Hari Buruh Dari Masa Ke Masa Dan Situasi Saat Ini

  • Bagikan
Bung Alfonsius Limba, Wakabid Organisasi DPC GMNI Samarinda.

OPINI – Tanggal 1 Mei diperingati sebagai Hari Buruh Internasional (may day) yang selalu dirayakan di seluruh dunia setiap tahunnya. Secara Historis sejak awal abad-19 perusahaan-perusahan di Eropa mempekerjakan buruh selama 14 – 18 jam dalam sehari, hal ini membuat buruh sadar bahwa mereka sedang dalam kondisi penindasan oleh kaum kapitalis, situasi saat itu membuat para buruh menuntut agar jam kerja dikurangi.

Gelombang protes mulai muncul  1 Mei 1886 puluhan ribu buruh di Amerika Serikat melakukan mogok masal dan turun ke jalan untuk menuntut agar jam kerja buruh dikurangi maksimal mereka  bekerja selama 8 jam dalam sehari, namun aksi demontrasi tersebut diwarnai dengan bentrokan antara polisi yang berpihak terhadap kaum kapitalis dan buruh, puncak dari bentrokan ini yaitu ketika meledaknya bom pada saat buruh masih menyampaikan tuntutannya dan menyebabkan korban berjatuhan.

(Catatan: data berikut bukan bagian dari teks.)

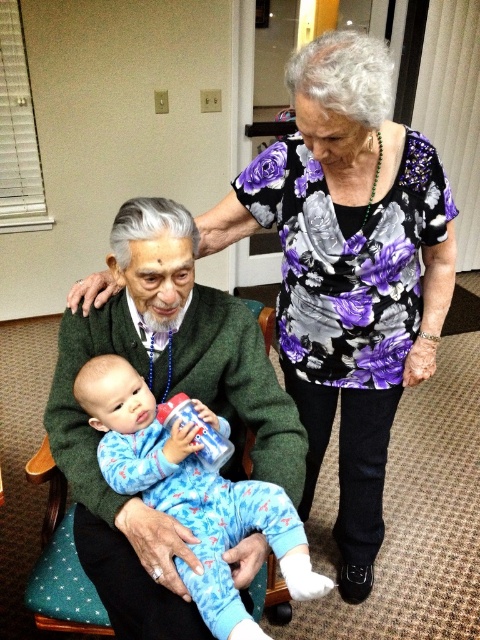 Is point (360, 518) closer to camera compared to point (298, 582)?

No, (360, 518) is behind (298, 582).

Which is in front, point (290, 240) or point (105, 387)?

Positioned in front is point (105, 387).

Is point (372, 61) less distant than point (144, 442)?

Yes, point (372, 61) is in front of point (144, 442).

The height and width of the screenshot is (640, 480). In order to click on floral-patterned blouse at upper center in this screenshot , I will do `click(348, 269)`. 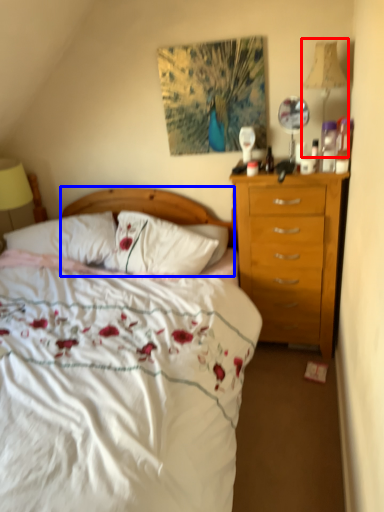 Question: Which point is closer to the camera, bedside lamp (highlighted by a red box) or headboard (highlighted by a blue box)?

Choices:
 (A) bedside lamp
 (B) headboard

Answer: (A) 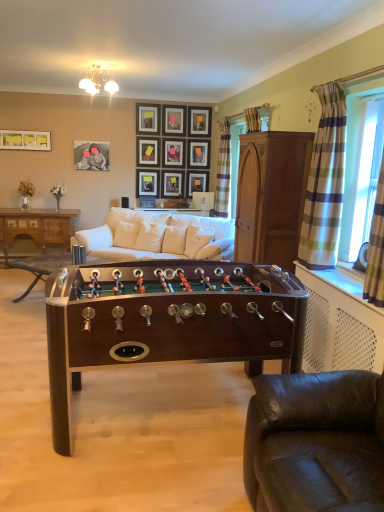 Question: In terms of width, does matte black picture frame at upper center, arranged as the 5th picture frame when viewed from the right, look wider or thinner when compared to mahogany wood cabinet at right?

Choices:
 (A) thin
 (B) wide

Answer: (A)

Question: Is matte black picture frame at upper center, positioned as the sixth picture frame in left-to-right order, in front of or behind mahogany wood cabinet at right in the image?

Choices:
 (A) front
 (B) behind

Answer: (B)

Question: Estimate the real-world distances between objects in this image. Which object is farther from the mahogany wood cabinet at right?

Choices:
 (A) wooden picture frame at upper center, the tenth picture frame when ordered from left to right
 (B) matte black picture frame at center, the 8th picture frame viewed from the left
 (C) white fabric pillow at center, the 3th pillow from the right
 (D) wooden picture frame at upper center, arranged as the 6th picture frame when viewed from the right
 (E) mahogany wood foosball table at center, placed as the 2th table when sorted from front to back

Answer: (A)

Question: Which object is positioned farthest from the matte black picture frame at upper left, which appears as the 1th picture frame when viewed from the left?

Choices:
 (A) mahogany wood foosball table at center, the 2th table from the right
 (B) wooden picture frame at upper center, the 9th picture frame in the left-to-right sequence
 (C) matte black picture frame at upper center, placed as the 8th picture frame when sorted from right to left
 (D) black leather studio couch at lower right, which appears as the 2th studio couch when viewed from the top
 (E) brown wooden cabinet at left, marked as the first table in a back-to-front arrangement

Answer: (D) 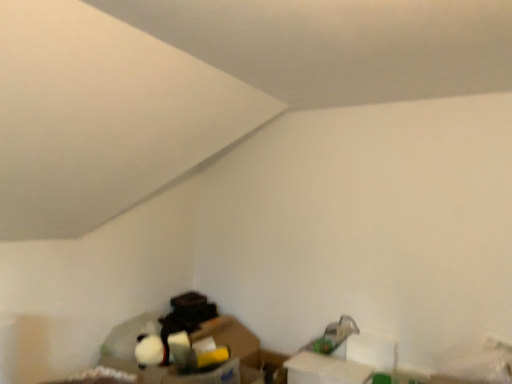 Describe the element at coordinates (324, 370) in the screenshot. I see `white cardboard box at lower right` at that location.

The width and height of the screenshot is (512, 384). I want to click on white cardboard box at lower right, so click(x=324, y=370).

I want to click on white cardboard box at lower right, so click(324, 370). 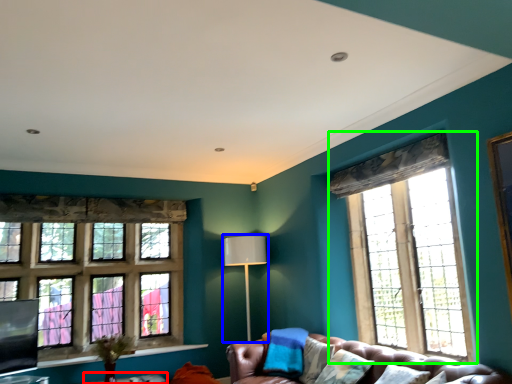 Question: Which object is the farthest from table (highlighted by a red box)? Choose among these: lamp (highlighted by a blue box) or window (highlighted by a green box).

Choices:
 (A) lamp
 (B) window

Answer: (B) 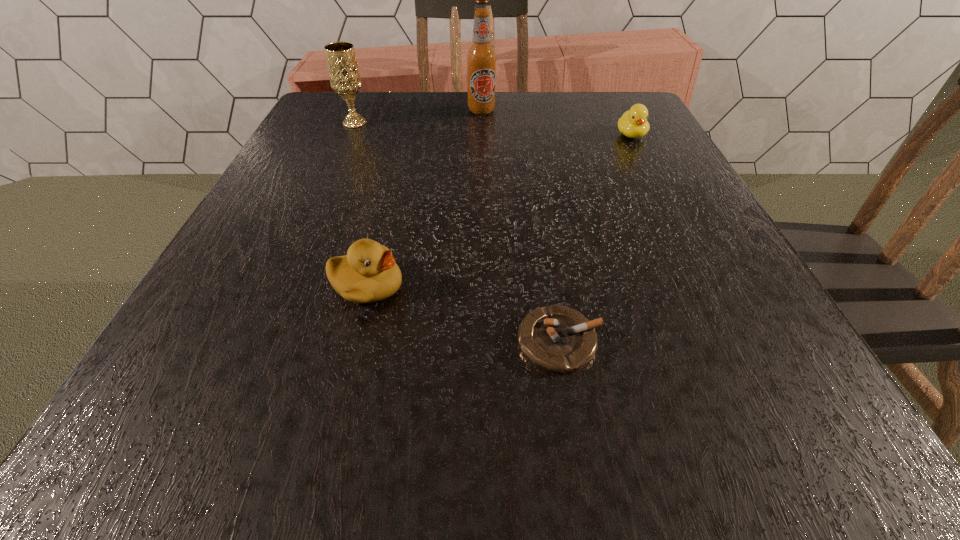 I want to click on object at the far left corner, so click(344, 75).

The image size is (960, 540). I want to click on object situated at the far right corner, so coord(633,123).

In the image, there is a desktop. At what (x,y) coordinates should I click in order to perform the action: click on free space at the far edge. Please return your answer as a coordinate pair (x, y). This screenshot has height=540, width=960. Looking at the image, I should click on (519, 134).

This screenshot has width=960, height=540. Identify the location of vacant space at the near edge of the desktop. (541, 429).

I want to click on free location at the left edge, so click(x=196, y=370).

This screenshot has height=540, width=960. In the image, there is a desktop. In order to click on free space at the right edge in this screenshot , I will do `click(717, 304)`.

Locate an element on the screen. The width and height of the screenshot is (960, 540). vacant area at the far left corner is located at coordinates (347, 110).

Locate an element on the screen. vacant area at the near left corner of the desktop is located at coordinates (199, 430).

Locate an element on the screen. Image resolution: width=960 pixels, height=540 pixels. vacant space at the far right corner of the desktop is located at coordinates (592, 109).

Where is `free space at the near right corner of the desktop`? free space at the near right corner of the desktop is located at coordinates (733, 465). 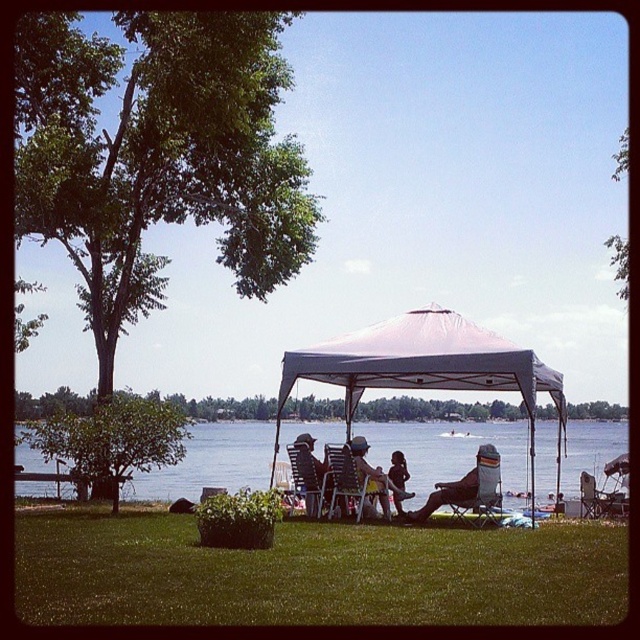 Is plastic folding chair at center behind smooth skin child at center?

No, plastic folding chair at center is in front of smooth skin child at center.

Who is more forward, (365, 504) or (397, 451)?

Point (365, 504) is more forward.

Find the location of a particular element. The height and width of the screenshot is (640, 640). plastic folding chair at center is located at coordinates (358, 481).

Does metallic gray folding chair at center have a lesser height compared to metallic silver chair at lower right?

No, metallic gray folding chair at center is not shorter than metallic silver chair at lower right.

Which is in front, point (472, 490) or point (580, 497)?

Point (472, 490)

This screenshot has height=640, width=640. Identify the location of metallic gray folding chair at center. (477, 493).

Does white fabric canopy at center appear on the left side of matte blue shorts at center?

In fact, white fabric canopy at center is to the right of matte blue shorts at center.

Who is more distant from viewer, [308,356] or [385,474]?

Positioned behind is point [385,474].

Locate an element on the screen. The height and width of the screenshot is (640, 640). white fabric canopy at center is located at coordinates (426, 368). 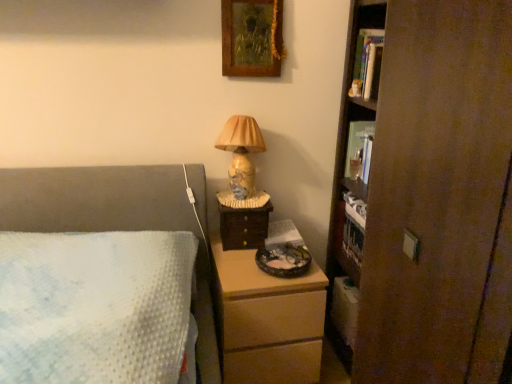 The height and width of the screenshot is (384, 512). I want to click on free spot above wooden drawer at right (from a real-world perspective), so click(x=243, y=200). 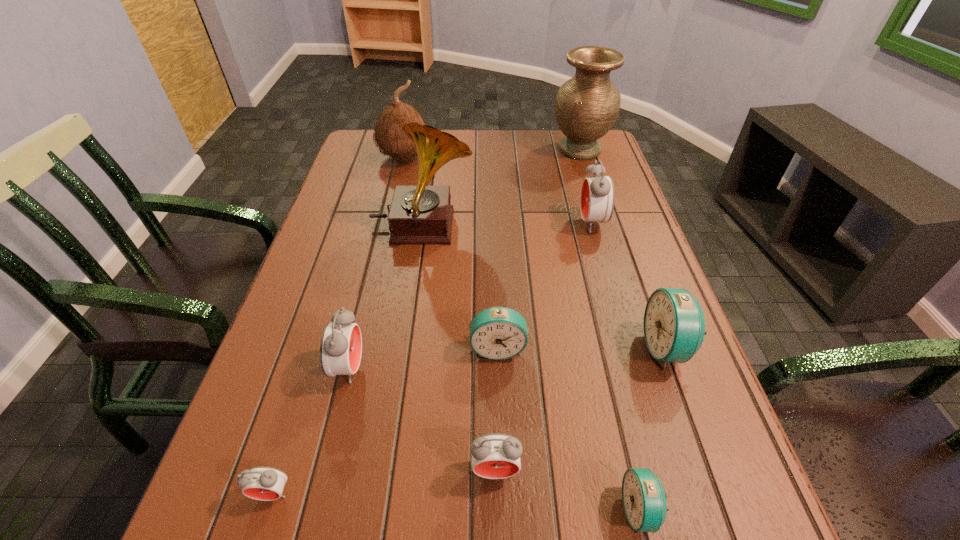 The height and width of the screenshot is (540, 960). Find the location of `object that is at the far right corner`. object that is at the far right corner is located at coordinates (586, 107).

The width and height of the screenshot is (960, 540). In order to click on vacant space at the far edge in this screenshot , I will do pyautogui.click(x=540, y=134).

In order to click on vacant area at the left edge in this screenshot , I will do `click(367, 215)`.

Where is `free space at the right edge`? Image resolution: width=960 pixels, height=540 pixels. free space at the right edge is located at coordinates [x=575, y=206].

The height and width of the screenshot is (540, 960). I want to click on free spot between the leftmost alarm clock and the tallest alarm clock, so click(x=432, y=359).

The height and width of the screenshot is (540, 960). What are the coordinates of `free point between the vase and the brown phonograph record` in the screenshot? It's located at (501, 188).

The height and width of the screenshot is (540, 960). I want to click on unoccupied position between the eighth shortest object and the sixth alarm clock from right to left, so (x=376, y=263).

Where is `free spot between the eighth shortest object and the leftmost blue alarm clock`? Image resolution: width=960 pixels, height=540 pixels. free spot between the eighth shortest object and the leftmost blue alarm clock is located at coordinates (451, 253).

Find the location of a particular element. This screenshot has width=960, height=540. object identified as the eighth closest to the phonograph record is located at coordinates (262, 483).

In order to click on object that is the third closest to the vase in this screenshot , I will do `click(389, 136)`. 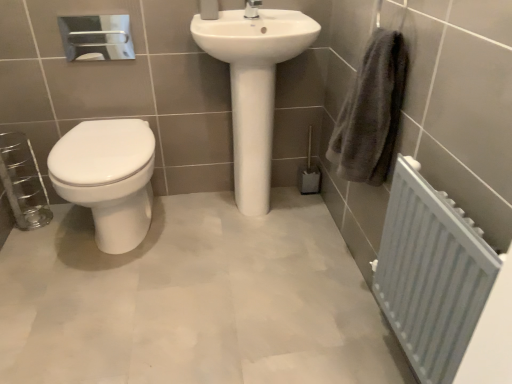 I want to click on vacant space to the right of polished chrome tap at upper center, so click(282, 15). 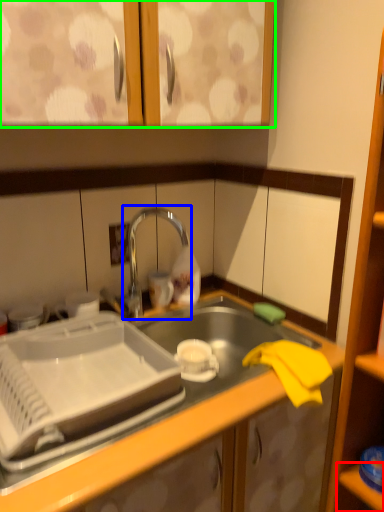 Question: Based on their relative distances, which object is farther from shelf (highlighted by a red box)? Choose from tap (highlighted by a blue box) and cabinetry (highlighted by a green box).

Choices:
 (A) tap
 (B) cabinetry

Answer: (B) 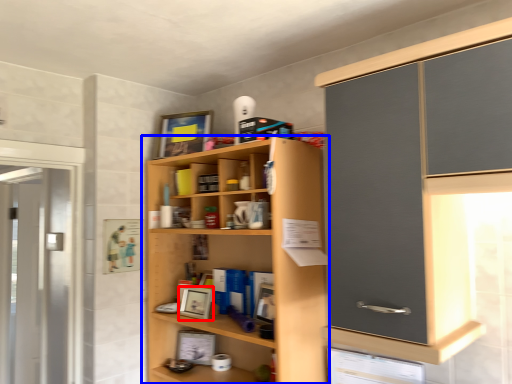 Question: Which object is further to the camera taking this photo, picture frame (highlighted by a red box) or cupboard (highlighted by a blue box)?

Choices:
 (A) picture frame
 (B) cupboard

Answer: (A) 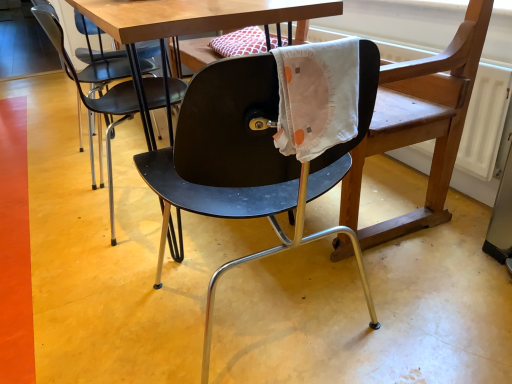 Question: Considering the positions of matte black chair at center, which appears as the 1th chair when viewed from the left, and matte black swivel chair at center in the image, is matte black chair at center, which appears as the 1th chair when viewed from the left, taller or shorter than matte black swivel chair at center?

Choices:
 (A) short
 (B) tall

Answer: (A)

Question: Is point (52, 13) closer or farther from the camera than point (459, 104)?

Choices:
 (A) closer
 (B) farther

Answer: (B)

Question: Estimate the real-world distances between objects in this image. Which object is closer to the matte black chair at center, acting as the second chair starting from the right?

Choices:
 (A) matte black chair at center, the second chair viewed from the left
 (B) matte black swivel chair at center

Answer: (A)

Question: Estimate the real-world distances between objects in this image. Which object is closer to the matte black swivel chair at center?

Choices:
 (A) matte black chair at center, acting as the second chair starting from the right
 (B) matte black chair at center, the second chair viewed from the left

Answer: (B) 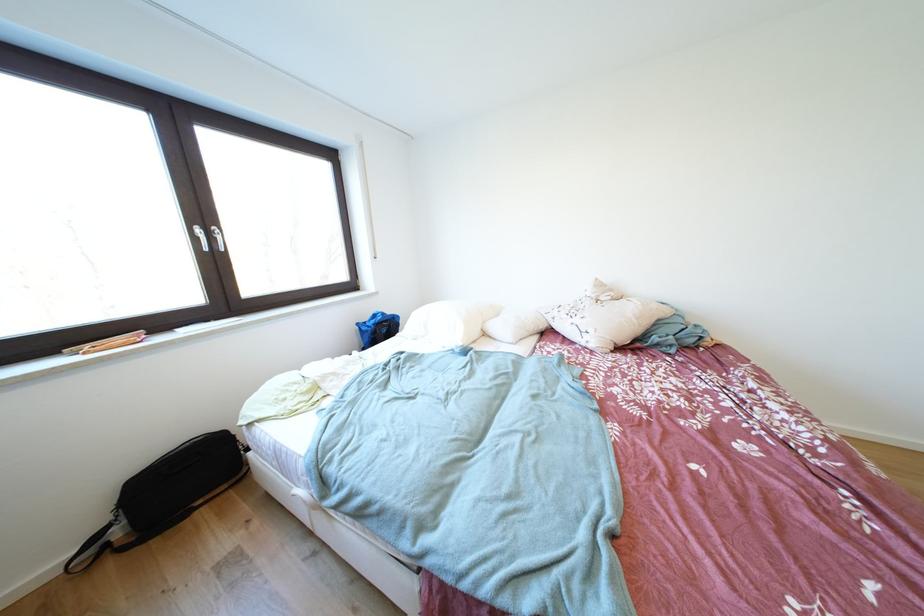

Tiga tahun kemudian pada tahun 1889 di Paris saat Kongres Sosialis Internasional II untuk memperingati kejadian berdarah tersebut ditetapkanlah hari buruh yang jatuh pada Tanggal 1 Mei. Sehingga buruh tidak boleh bekerja untuk memperingati hari buruh tersebut dan buruh tetap dibayarkan oleh perusahaan tempat mereka bekerja.

Peringatan hari buruh di Indonesia di mulai sejak jaman penindasan Kolonial Hindia-Belanda, di mana situasi harga sewa tanah perkebunan terlalu murah dan buruh ( kaum pribumi ) yang dipekerjakan oleh Belanda dibayarkan tanpa upah yang layak, hal ini membuat berbagai macam protes dilakukan oleh rakyat Indonesia salah satunya yaitu HOS Tjokroaminoto bersama Soekarno yang berpidato mewakili Serikat Buruh Islam pada tahun 1921.

Dua tahun berikutnya, pertama kalinya mogok buruh dilakukan. Semaoen bersama Organisasi Vereniging van Spoor‐en Tramwegpersoneel (VSTP) atau Serikat Buruh Kereta Api dan Trem melakukan aksi mogok masal dikarenakan Belanda melakukan pemotongan gaji yang semena-mena terhadap buruh kereta api, aksi ini berhasil membuat lumpuhnya perhubungan transportasi kereta api, namun Intervensi Belanda yang masih sangat kuat membuat aksi mogok tersebut tidak bertahan lama.

Pada tahun 1926 dikarenakan berbagai macam protes yang dilakukan oleh rakyat Indonesia tentang hak buruh membuat pemerintah Kolonial Hindia-Belanda merasa terancam, oleh karena itu Belanda membuat kebijakan meniadakan hari buruh Internasional di Indonesia.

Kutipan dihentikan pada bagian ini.